Loans and placements
15.116 Loans are borrowings which are not evidenced by the issue of debt securities. They are not usually traded, and their value does not decline even in a period of rising interest rates. Examples are an overdraft from a bank; money lent by a building society with a mortgage over a property as collateral; and a financial lease agreement with a finance company. Repurchase agreements between deposit-taking institutions are treated as purchases and sales of debt securities, not collateralised loans. Undrawn lines of credit are not recognised as loans because the liabilities are contingent.
15.117 Placements are customers' account balances with entities not regarded as deposit-taking institutions. Examples are account balances of State and local public non-financial corporations with their central borrowing authorities; balances of public-sector pension funds with their State Treasuries; and 11am money placed with corporate treasuries.
15.118 The values of loans to be recorded in the balance sheets of both creditors and debtors are the amounts of the market value of the principal and interest outstanding. This amount includes any interest that has been earned but not been paid. It should also include any amount of indirectly measured service charge (the difference between bank interest and SNA interest) due on the loan that has accrued and not been paid. Accrued interest is shown under accounts receivable or payable. The value of a loan does not reflect the consequences of any interest payments due after the date of the balance sheet, even if these were specified in the original loan agreement. In practice, loans are valued at nominal value less specific loan loss provisions.
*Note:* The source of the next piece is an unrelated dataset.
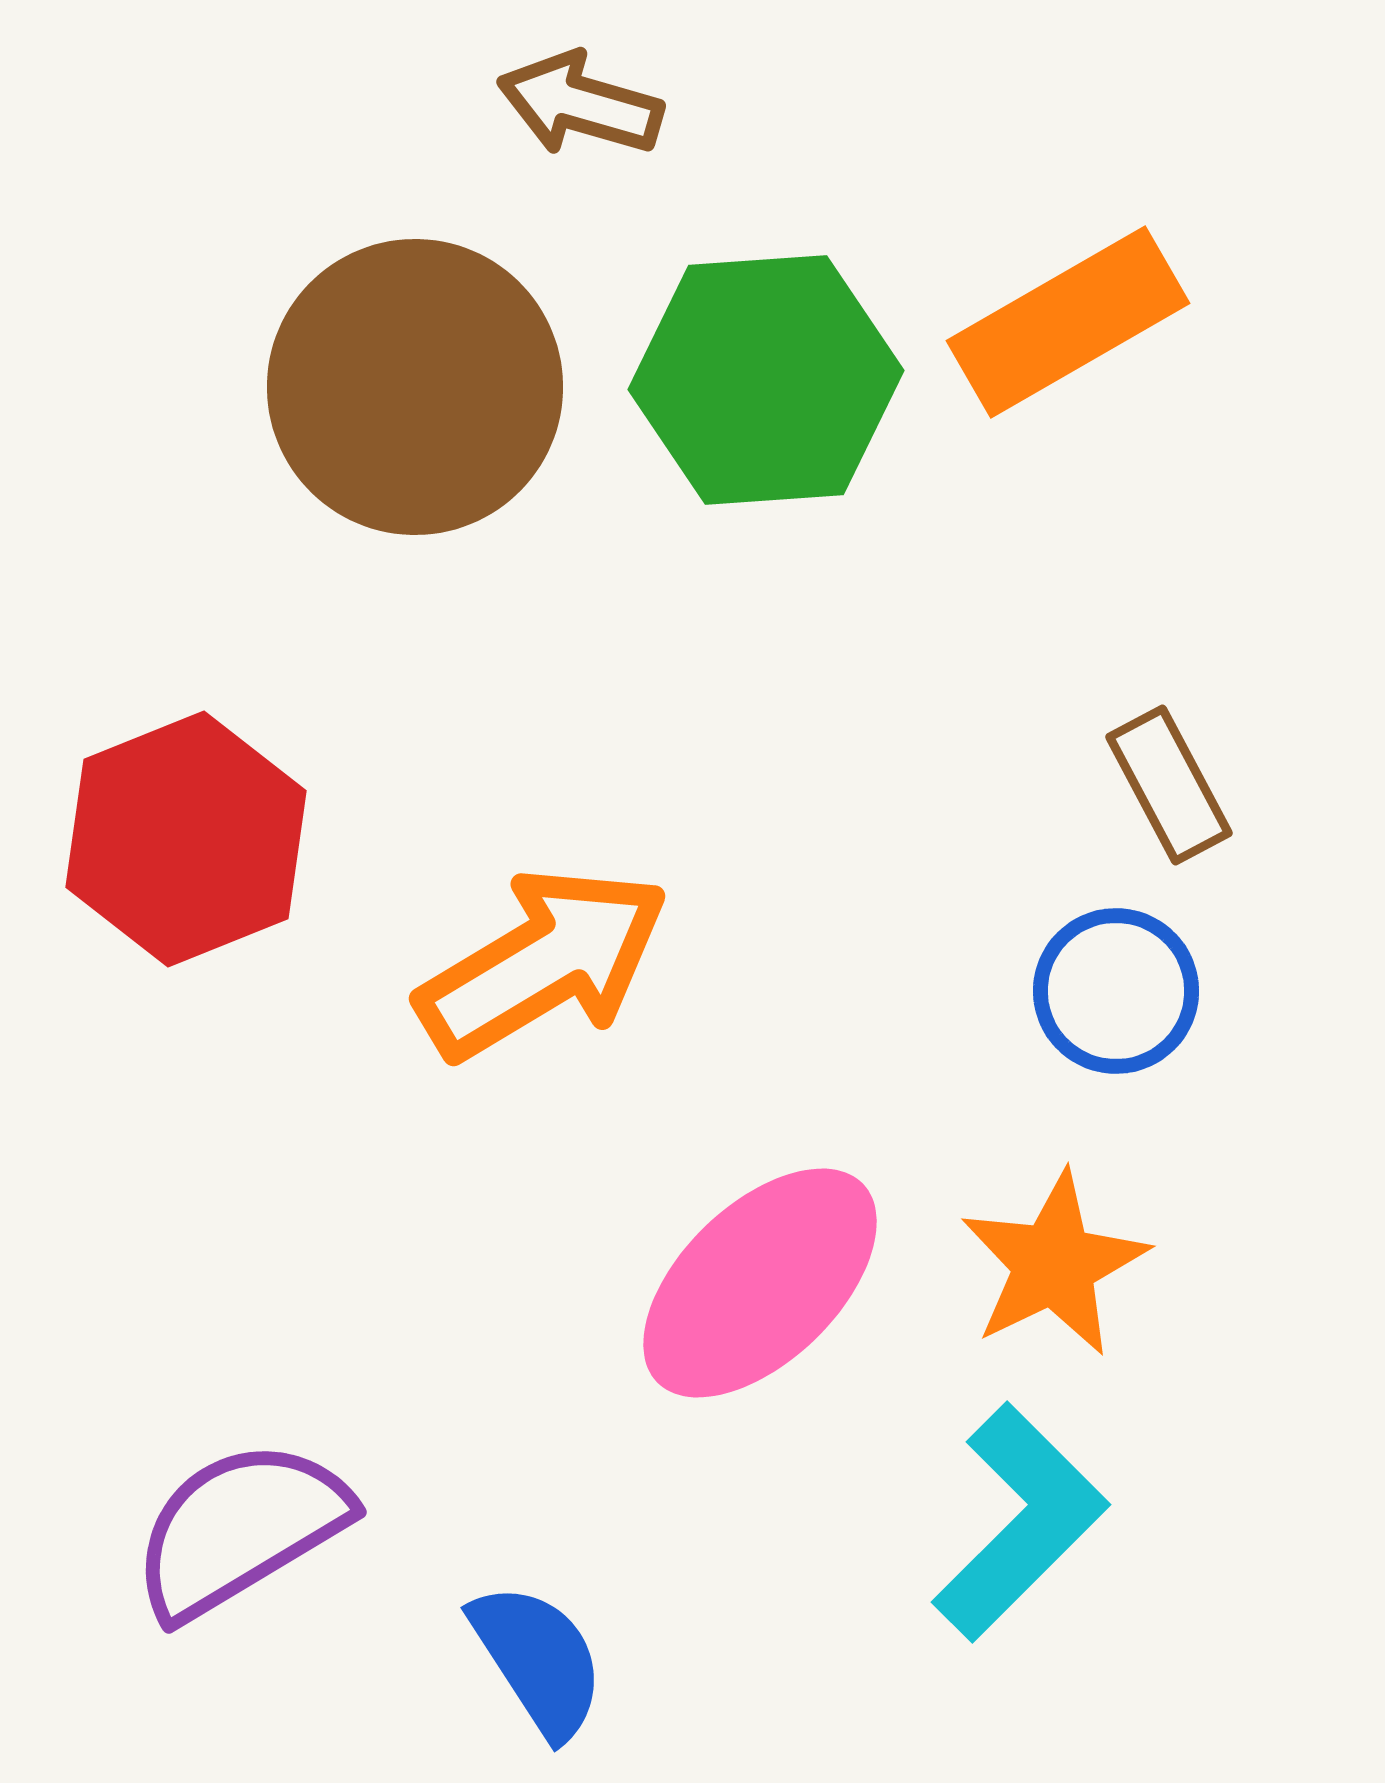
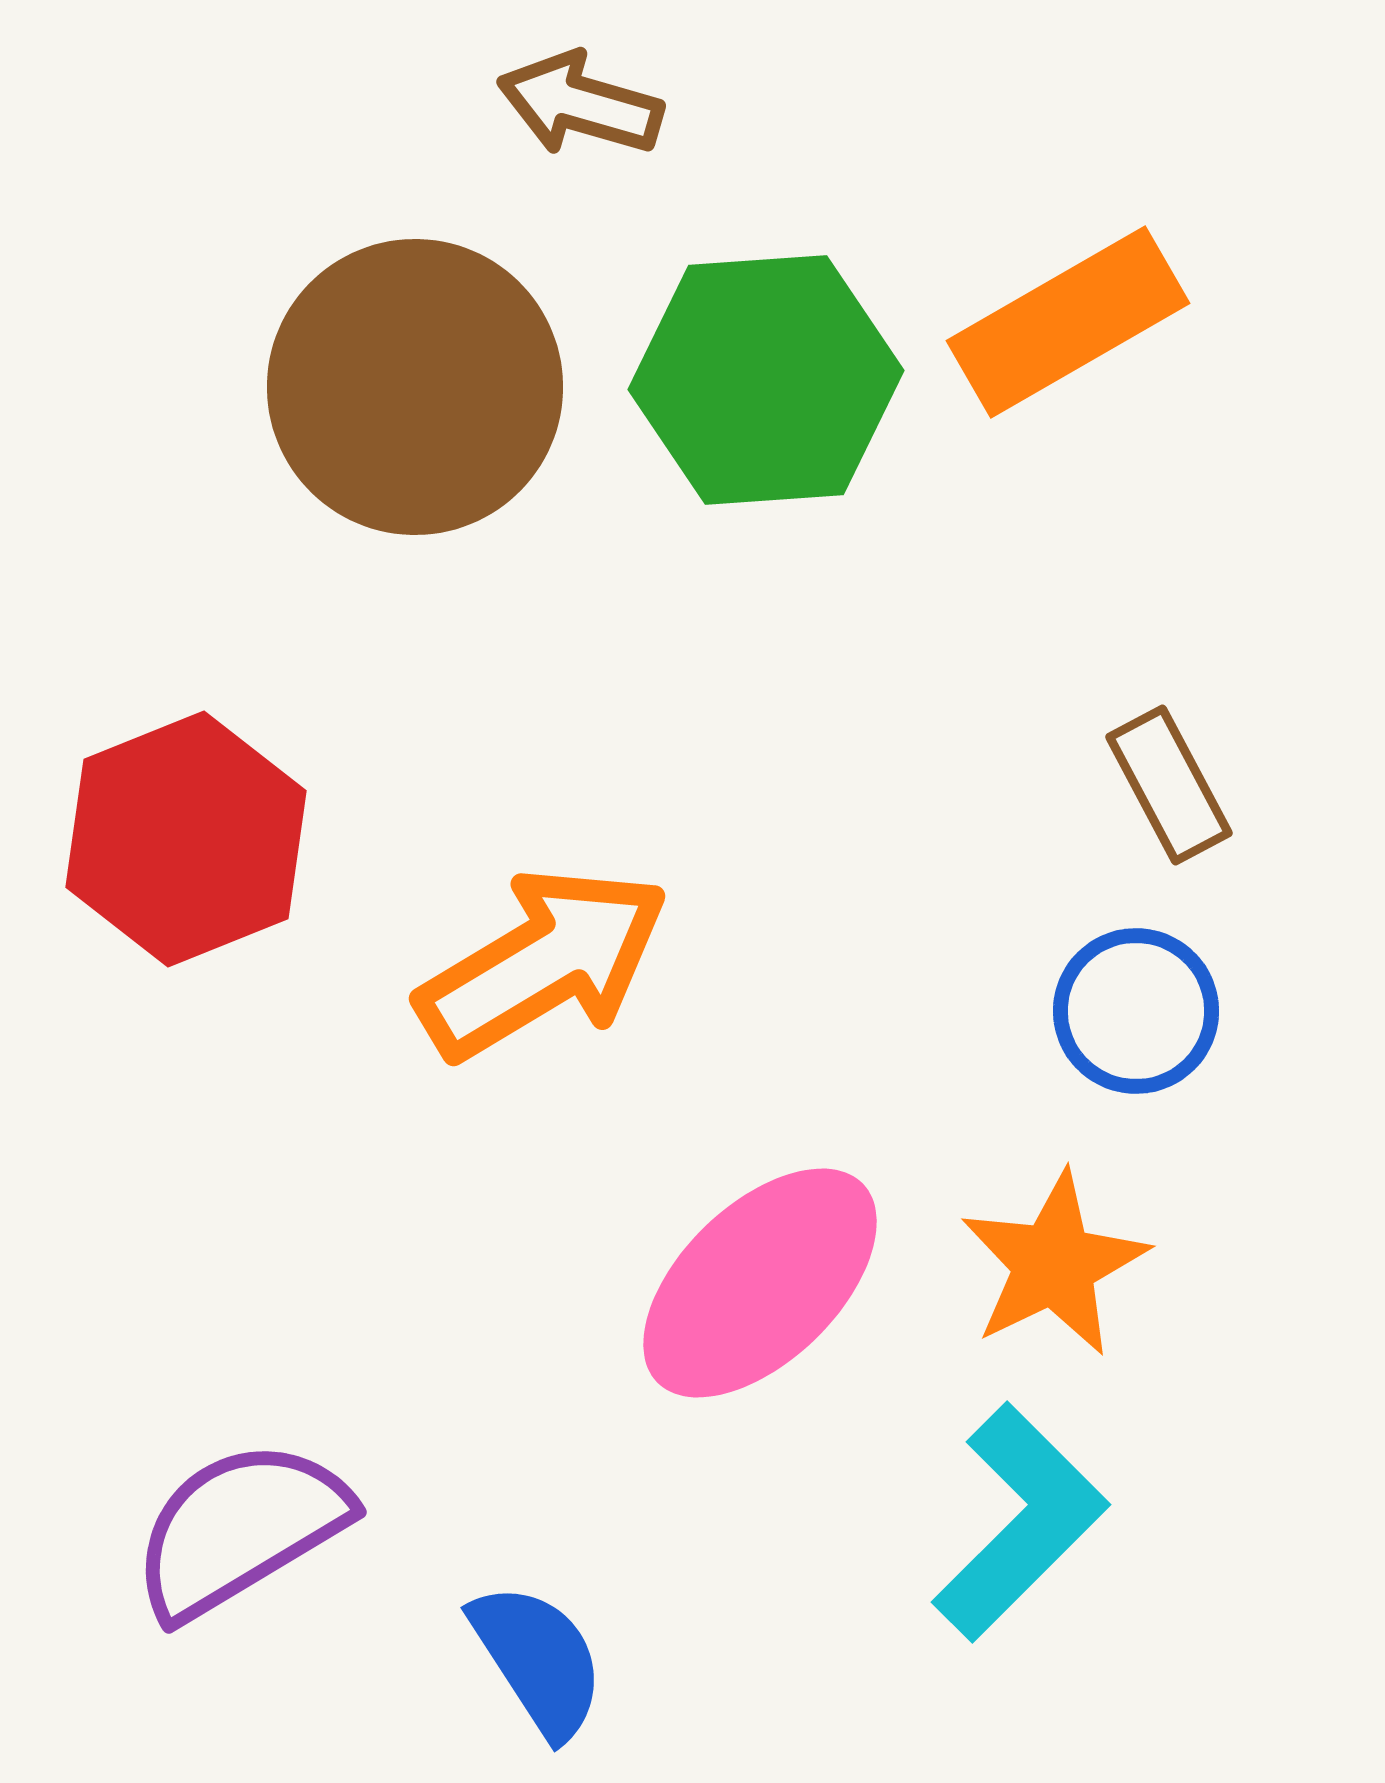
blue circle: moved 20 px right, 20 px down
15.119 Loans may be divided, on a supplementary basis, between short- and long-term loans. Short-term loans comprise loans that have an original maturity of one year or less. Loans repayable on the demand of the creditor should be classified as short-term even when these loans are expected to be outstanding for more than one year. In the ASNA, they include credit cards and other forms of revolving credit, as well as some placements between state governments and their respective central borrowing authorities.
15.120 Long-term loans comprise loans that have an original maturity of more than one year. This category includes residential mortgages.
Sources and methods – quarterly
15.121 As recommended by the 2008 SNA, the ASNA splits the loans market between short-term and long-term loans and placements. Broadly speaking, this is defined according to original term to maturity. Unlike those for deposits, short and long-term splits for loans are not available directly from most data sources (except banks, building societies, credit unions and registered financial corporations where the forms on APRA’s EFS Statement of Financial Position provide detailed splits for households between short and long-term loans).
15.122 The ASNA makes the assumption that the majority of loans for the non-household sector are of a long-term nature, and an approximate ratio of 80:20 is implemented to dissect data between long-term and short-term maturities.
15.123 The table below outlines the data sources and methods used in the estimation of quarterly loans and placements by sector in current prices. They are valued at market prices. Volume/real estimates are calculated for the national balance sheet.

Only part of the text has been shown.